The records that follow are to be printed exactly, with no images.
RECORDS FOR THIS TASK section start
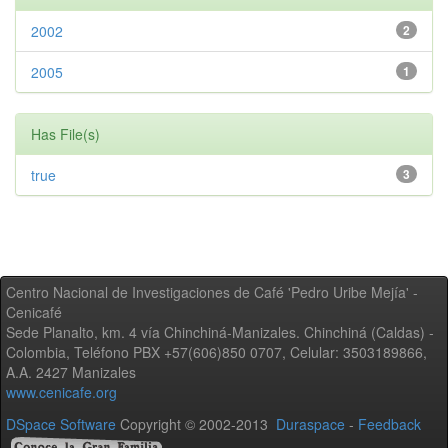
2002
2
2005
1
Has File(s)
true
3
Centro Nacional de Investigaciones de Café 'Pedro Uribe Mejía' -
Cenicafé
Sede Planalto, km. 4 vía Chinchiná-Manizales. Chinchiná (Caldas) -
Colombia, Teléfono PBX +57(606)850 0707, Celular: 3503189866,
A.A. 2427 Manizales
www.cenicafe.org
DSpace Software
Copyright © 2002-2013
Duraspace
-
Feedback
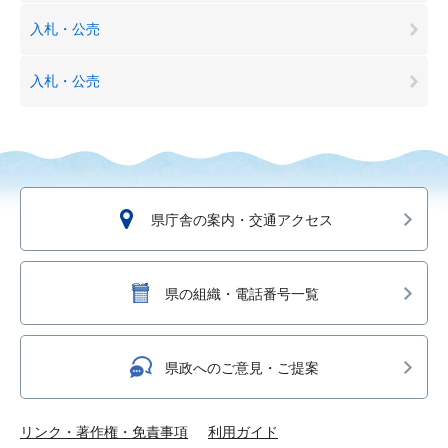
入札・公売
入札・公売
県庁舎の案内・交通アクセス
県の組織・電話番号一覧
県政へのご意見・ご提案
リンク・著作権・免責事項
利用ガイド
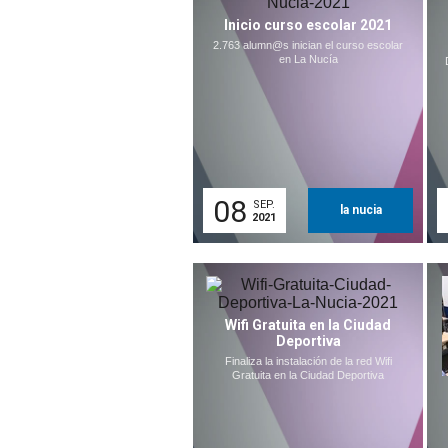
Inicio curso escolar 2021
2.763 alumn@s inician el curso escolar
en La Nucía
08
SEP.
la nucia
2021
Wifi Gratuita en la Ciudad
Deportiva
Finaliza la instalación de la red Wifi
Gratuita en la Ciudad Deportiva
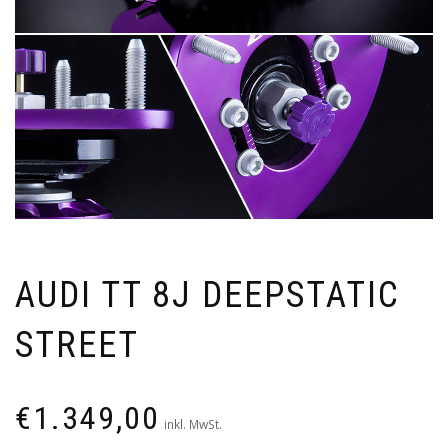
AUDI TT 8J DEEPSTATIC
STREET
€
1.349,00
inkl. MwSt.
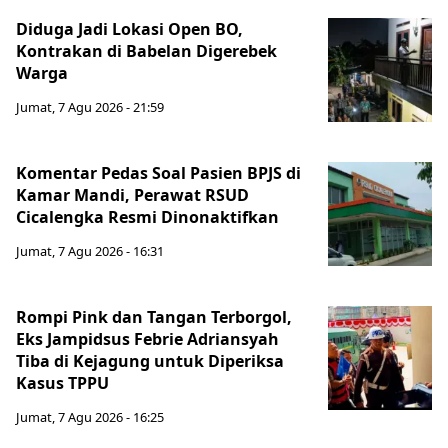
Diduga Jadi Lokasi Open BO,
Kontrakan di Babelan Digerebek
Warga
Jumat, 7 Agu 2026 - 21:59
Komentar Pedas Soal Pasien BPJS di
Kamar Mandi, Perawat RSUD
Cicalengka Resmi Dinonaktifkan
Jumat, 7 Agu 2026 - 16:31
Rompi Pink dan Tangan Terborgol,
Eks Jampidsus Febrie Adriansyah
Tiba di Kejagung untuk Diperiksa
Kasus TPPU
Jumat, 7 Agu 2026 - 16:25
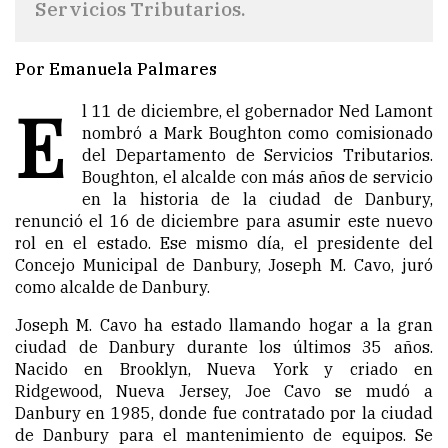
Servicios Tributarios.
Por Emanuela Palmares
E
l 11 de diciembre, el gobernador Ned Lamont
nombró a Mark Boughton como comisionado
del Departamento de Servicios Tributarios.
Boughton, el alcalde con más años de servicio
en la historia de la ciudad de Danbury,
renunció el 16 de diciembre
para asumir este nuevo
rol en el estado. Ese mismo día, el presidente del
Concejo Municipal de Danbury, Joseph M. Cavo, juró
como alcalde de Danbury.
Joseph M. Cavo ha estado llamando hogar a la gran
ciudad de Danbury durante los últimos 35 años.
Nacido en Brooklyn, Nueva York y criado en
Ridgewood, Nueva Jersey, Joe Cavo se mudó a
Danbury en 1985, donde fue contratado por la ciudad
de Danbury para el mantenimiento de equipos. Se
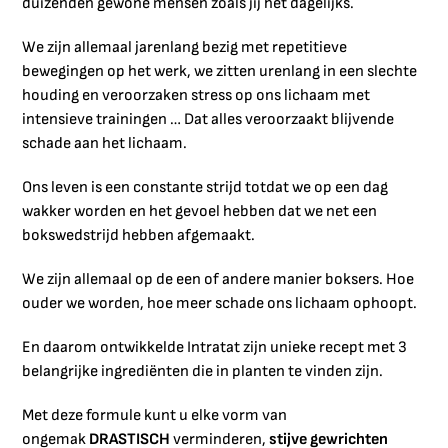
duizenden gewone mensen zoals jij het dagelijks.
We zijn allemaal jarenlang bezig met repetitieve
bewegingen op het werk, we zitten urenlang in een slechte
houding en veroorzaken stress op ons lichaam met
intensieve trainingen … Dat alles veroorzaakt blijvende
schade aan het lichaam.
Ons leven is een constante strijd totdat we op een dag
wakker worden en het gevoel hebben dat we net een
bokswedstrijd hebben afgemaakt.
We zijn allemaal op de een of andere manier boksers. Hoe
ouder we worden, hoe meer schade ons lichaam ophoopt.
En daarom ontwikkelde Intratat zijn unieke recept met 3
belangrijke ingrediënten die in planten te vinden zijn.
Met deze formule kunt u elke vorm van
ongemak
DRASTISCH
verminderen,
stijve gewrichten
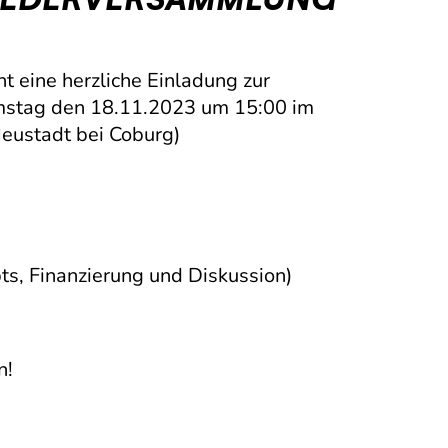
t eine herzliche Einladung zur
stag den 18.11.2023 um 15:00 im
eustadt bei Coburg)
ts, Finanzierung und Diskussion)
n!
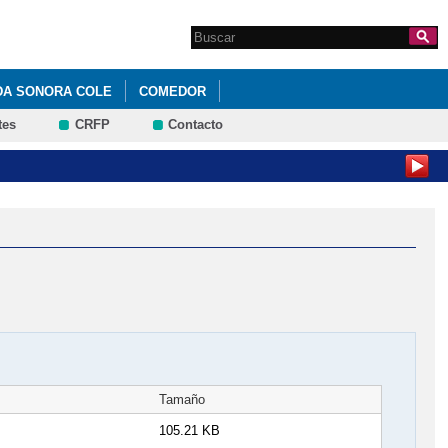
Search this site
Formulario de
búsqueda
DA SONORA COLE
COMEDOR
tes
CRFP
Contacto
Tamaño
105.21 KB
RECORDS FOR THIS TASK section end
ANSWER FOR THIS EXERCISE →
2002
2
2005
1
Has File(s)
true
3
Centro Nacional de Investigaciones de Café 'Pedro Uribe Mejía' -
Cenicafé
Sede Planalto, km. 4 vía Chinchiná-Manizales. Chinchiná (Caldas) -
Colombia, Teléfono PBX +57(606)850 0707, Celular: 3503189866,
A.A. 2427 Manizales
www.cenicafe.org
DSpace Software
Copyright © 2002-2013
Duraspace
-
Feedback
入札・公売
入札・公売
県庁舎の案内・交通アクセス
県の組織・電話番号一覧
県政へのご意見・ご提案
リンク・著作権・免責事項
利用ガイド
Inicio curso escolar 2021
2.763 alumn@s inician el curso escolar
en La Nucía
08
SEP.
la nucia
2021
Wifi Gratuita en la Ciudad
Deportiva
Finaliza la instalación de la red Wifi
Gratuita en la Ciudad Deportiva
AUDI TT 8J DEEPSTATIC
STREET
€
1.349,00
inkl. MwSt.
Diduga Jadi Lokasi Open BO,
Kontrakan di Babelan Digerebek
Warga
Jumat, 7 Agu 2026 - 21:59
Komentar Pedas Soal Pasien BPJS di
Kamar Mandi, Perawat RSUD
Cicalengka Resmi Dinonaktifkan
Jumat, 7 Agu 2026 - 16:31
Rompi Pink dan Tangan Terborgol,
Eks Jampidsus Febrie Adriansyah
Tiba di Kejagung untuk Diperiksa
Kasus TPPU
Jumat, 7 Agu 2026 - 16:25
Servicios Tributarios.
Por Emanuela Palmares
E
l 11 de diciembre, el gobernador Ned Lamont
nombró a Mark Boughton como comisionado
del Departamento de Servicios Tributarios.
Boughton, el alcalde con más años de servicio
en la historia de la ciudad de Danbury,
renunció el 16 de diciembre
para asumir este nuevo
rol en el estado. Ese mismo día, el presidente del
Concejo Municipal de Danbury, Joseph M. Cavo, juró
como alcalde de Danbury.
Joseph M. Cavo ha estado llamando hogar a la gran
ciudad de Danbury durante los últimos 35 años.
Nacido en Brooklyn, Nueva York y criado en
Ridgewood, Nueva Jersey, Joe Cavo se mudó a
Danbury en 1985, donde fue contratado por la ciudad
de Danbury para el mantenimiento de equipos. Se
duizenden gewone mensen zoals jij het dagelijks.
We zijn allemaal jarenlang bezig met repetitieve
bewegingen op het werk, we zitten urenlang in een slechte
houding en veroorzaken stress op ons lichaam met
intensieve trainingen … Dat alles veroorzaakt blijvende
schade aan het lichaam.
Ons leven is een constante strijd totdat we op een dag
wakker worden en het gevoel hebben dat we net een
bokswedstrijd hebben afgemaakt.
We zijn allemaal op de een of andere manier boksers. Hoe
ouder we worden, hoe meer schade ons lichaam ophoopt.
En daarom ontwikkelde Intratat zijn unieke recept met 3
belangrijke ingrediënten die in planten te vinden zijn.
Met deze formule kunt u elke vorm van
ongemak
DRASTISCH
verminderen,
stijve gewrichten
t eine herzliche Einladung zur
stag den 18.11.2023 um 15:00 im
eustadt bei Coburg)
ts, Finanzierung und Diskussion)
n!
Search this site
Formulario de
búsqueda
DA SONORA COLE
COMEDOR
tes
CRFP
Contacto
Tamaño
105.21 KB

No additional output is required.